Deltoid finds that Senator James "Won't Bet" Inhofe's list of not-650, mostly-not-scientifically-qualified climate denialists includes some evolution deniers.
A day later, RealClimate reports on a technicality involving the Antarctic ozone hole, indicating there's little likelihood that cosmic rays have anything to do with it, and cites climate denier Timothy Ball (who gave this blog its subtitle) as someone who counted on cosmic rays as somehow being crucial. Ball, of course, is one of Inhofe's 600 denialists (see page 111). I expect that besides the five evolution deniers, there'll be even more CFC-ozone deniers on Inhofe's list (Patrick Michaels and Fred Singer come to mind), united by a political desire to deny human influence even though the scientific issues of ozone loss and global warming have different mechanisms.

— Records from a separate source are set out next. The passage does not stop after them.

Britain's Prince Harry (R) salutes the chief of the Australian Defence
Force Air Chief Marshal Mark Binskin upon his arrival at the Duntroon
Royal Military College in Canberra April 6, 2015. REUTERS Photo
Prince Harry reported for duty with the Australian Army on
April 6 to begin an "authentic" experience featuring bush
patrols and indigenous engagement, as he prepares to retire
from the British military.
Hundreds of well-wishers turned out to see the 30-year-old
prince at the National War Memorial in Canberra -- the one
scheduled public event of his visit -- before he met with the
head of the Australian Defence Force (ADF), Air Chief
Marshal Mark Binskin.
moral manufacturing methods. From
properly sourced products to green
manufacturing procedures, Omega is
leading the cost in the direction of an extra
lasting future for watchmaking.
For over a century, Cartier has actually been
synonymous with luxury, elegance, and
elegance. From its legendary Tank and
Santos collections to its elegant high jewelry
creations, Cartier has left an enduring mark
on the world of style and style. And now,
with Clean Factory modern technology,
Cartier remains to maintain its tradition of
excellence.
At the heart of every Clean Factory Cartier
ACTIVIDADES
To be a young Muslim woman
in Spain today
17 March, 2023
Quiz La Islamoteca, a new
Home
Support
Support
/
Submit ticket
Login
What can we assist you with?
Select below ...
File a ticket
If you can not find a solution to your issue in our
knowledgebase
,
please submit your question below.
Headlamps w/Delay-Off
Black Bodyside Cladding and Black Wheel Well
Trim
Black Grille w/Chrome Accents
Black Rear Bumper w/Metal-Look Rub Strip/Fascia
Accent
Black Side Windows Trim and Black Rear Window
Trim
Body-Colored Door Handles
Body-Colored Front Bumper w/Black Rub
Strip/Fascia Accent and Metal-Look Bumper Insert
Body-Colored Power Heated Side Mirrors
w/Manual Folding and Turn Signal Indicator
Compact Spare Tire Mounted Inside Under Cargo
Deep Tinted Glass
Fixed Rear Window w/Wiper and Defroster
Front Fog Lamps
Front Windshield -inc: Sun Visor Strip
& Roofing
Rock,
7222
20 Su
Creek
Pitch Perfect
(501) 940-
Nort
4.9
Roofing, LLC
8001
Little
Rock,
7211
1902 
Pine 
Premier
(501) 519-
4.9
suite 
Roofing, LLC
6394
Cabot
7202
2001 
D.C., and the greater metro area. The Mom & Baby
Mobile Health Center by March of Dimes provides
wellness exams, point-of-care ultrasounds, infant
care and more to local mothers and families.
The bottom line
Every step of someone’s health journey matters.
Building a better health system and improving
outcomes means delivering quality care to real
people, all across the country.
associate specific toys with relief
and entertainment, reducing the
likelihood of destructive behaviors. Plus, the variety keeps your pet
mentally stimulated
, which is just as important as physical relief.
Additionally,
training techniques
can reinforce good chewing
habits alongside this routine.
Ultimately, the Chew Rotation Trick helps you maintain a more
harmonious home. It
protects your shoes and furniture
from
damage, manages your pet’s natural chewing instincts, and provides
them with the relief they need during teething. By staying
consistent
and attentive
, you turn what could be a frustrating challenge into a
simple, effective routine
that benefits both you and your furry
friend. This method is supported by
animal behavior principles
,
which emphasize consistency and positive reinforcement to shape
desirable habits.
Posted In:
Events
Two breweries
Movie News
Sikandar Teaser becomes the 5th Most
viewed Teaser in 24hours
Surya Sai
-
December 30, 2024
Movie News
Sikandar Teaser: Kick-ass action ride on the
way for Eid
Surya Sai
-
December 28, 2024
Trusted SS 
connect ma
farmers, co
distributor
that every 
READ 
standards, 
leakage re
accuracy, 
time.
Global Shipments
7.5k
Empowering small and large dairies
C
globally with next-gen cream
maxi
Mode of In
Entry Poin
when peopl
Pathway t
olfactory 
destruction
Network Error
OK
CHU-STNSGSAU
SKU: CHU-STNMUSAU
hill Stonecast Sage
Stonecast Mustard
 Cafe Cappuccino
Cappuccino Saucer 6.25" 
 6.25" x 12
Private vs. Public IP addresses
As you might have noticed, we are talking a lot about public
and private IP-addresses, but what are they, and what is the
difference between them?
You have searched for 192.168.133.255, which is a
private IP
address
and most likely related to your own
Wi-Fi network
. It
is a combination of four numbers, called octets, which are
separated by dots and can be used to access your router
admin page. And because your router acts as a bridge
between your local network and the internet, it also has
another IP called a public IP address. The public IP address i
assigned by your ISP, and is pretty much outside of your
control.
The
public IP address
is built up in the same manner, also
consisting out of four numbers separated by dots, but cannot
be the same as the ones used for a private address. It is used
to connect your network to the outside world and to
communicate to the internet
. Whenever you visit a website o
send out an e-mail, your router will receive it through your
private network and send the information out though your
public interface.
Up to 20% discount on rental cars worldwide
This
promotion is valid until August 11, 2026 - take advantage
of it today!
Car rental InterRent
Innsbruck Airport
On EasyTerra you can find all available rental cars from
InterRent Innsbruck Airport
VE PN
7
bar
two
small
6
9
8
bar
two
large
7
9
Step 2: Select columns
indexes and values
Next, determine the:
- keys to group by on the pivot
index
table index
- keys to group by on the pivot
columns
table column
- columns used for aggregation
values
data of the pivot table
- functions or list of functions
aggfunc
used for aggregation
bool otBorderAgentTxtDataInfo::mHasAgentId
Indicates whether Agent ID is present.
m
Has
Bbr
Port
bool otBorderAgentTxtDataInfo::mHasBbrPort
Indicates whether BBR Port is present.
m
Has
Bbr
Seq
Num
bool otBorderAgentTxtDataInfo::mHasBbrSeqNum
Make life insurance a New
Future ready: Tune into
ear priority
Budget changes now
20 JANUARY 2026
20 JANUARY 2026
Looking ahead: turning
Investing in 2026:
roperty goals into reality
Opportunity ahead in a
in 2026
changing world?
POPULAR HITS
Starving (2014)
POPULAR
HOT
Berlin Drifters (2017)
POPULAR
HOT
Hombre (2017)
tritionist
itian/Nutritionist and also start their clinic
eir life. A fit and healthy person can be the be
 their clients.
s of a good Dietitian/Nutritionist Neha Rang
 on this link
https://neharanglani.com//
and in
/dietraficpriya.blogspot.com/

It's all an excellent example of crank magnetism, "cranks are magnetically attracted to other crank arguments, and in the process show how shallow their understanding of science and nature truly is."
I'm sure there's more kinds of denial in Inhofe's list on a variety of issues.
Finally, a related note - Obama has repeatedly use the word "denial" in referring to climate change, so as far as affecting political discourse is involved, someone with Obama's ear for politics thinks it's a good term.